• _Directions_: Work out how many lines in the listing below carry the word "Высокий". Give that number alone.
+ + +
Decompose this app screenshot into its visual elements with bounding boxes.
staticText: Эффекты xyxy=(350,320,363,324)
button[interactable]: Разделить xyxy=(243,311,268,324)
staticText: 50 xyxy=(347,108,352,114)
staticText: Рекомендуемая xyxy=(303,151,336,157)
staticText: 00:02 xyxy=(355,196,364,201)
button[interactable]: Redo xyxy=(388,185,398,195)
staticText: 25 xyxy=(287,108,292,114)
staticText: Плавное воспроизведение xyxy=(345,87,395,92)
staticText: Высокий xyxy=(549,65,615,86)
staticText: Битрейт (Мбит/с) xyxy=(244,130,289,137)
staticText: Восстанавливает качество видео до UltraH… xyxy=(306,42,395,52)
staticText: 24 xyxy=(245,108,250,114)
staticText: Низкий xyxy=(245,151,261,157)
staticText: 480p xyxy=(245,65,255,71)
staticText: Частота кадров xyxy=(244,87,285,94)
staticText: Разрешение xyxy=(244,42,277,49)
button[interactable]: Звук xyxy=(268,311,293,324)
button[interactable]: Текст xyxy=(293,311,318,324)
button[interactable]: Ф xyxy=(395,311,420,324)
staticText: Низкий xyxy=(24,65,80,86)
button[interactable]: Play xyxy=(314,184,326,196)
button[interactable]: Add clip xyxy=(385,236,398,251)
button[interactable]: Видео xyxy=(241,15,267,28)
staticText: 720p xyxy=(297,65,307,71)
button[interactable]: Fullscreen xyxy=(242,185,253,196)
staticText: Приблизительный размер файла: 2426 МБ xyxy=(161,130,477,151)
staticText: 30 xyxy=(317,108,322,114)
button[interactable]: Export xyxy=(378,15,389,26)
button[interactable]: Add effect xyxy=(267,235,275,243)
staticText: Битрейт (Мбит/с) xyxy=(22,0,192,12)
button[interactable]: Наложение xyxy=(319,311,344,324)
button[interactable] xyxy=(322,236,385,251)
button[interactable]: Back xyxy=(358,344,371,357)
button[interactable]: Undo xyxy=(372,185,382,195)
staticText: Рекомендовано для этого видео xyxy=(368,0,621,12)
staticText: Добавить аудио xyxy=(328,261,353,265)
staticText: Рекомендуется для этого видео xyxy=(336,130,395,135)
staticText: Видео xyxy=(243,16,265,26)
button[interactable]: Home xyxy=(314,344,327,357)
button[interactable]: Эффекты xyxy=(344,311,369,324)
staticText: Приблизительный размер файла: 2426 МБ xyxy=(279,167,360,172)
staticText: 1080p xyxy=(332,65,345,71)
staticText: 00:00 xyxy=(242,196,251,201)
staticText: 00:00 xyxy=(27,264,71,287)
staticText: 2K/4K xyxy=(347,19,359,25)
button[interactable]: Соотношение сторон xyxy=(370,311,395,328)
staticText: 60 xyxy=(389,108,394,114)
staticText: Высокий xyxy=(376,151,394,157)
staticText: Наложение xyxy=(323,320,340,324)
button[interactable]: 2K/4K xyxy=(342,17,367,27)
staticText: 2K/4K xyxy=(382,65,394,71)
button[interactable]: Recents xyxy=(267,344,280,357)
+ + +
• _Written solution_: 2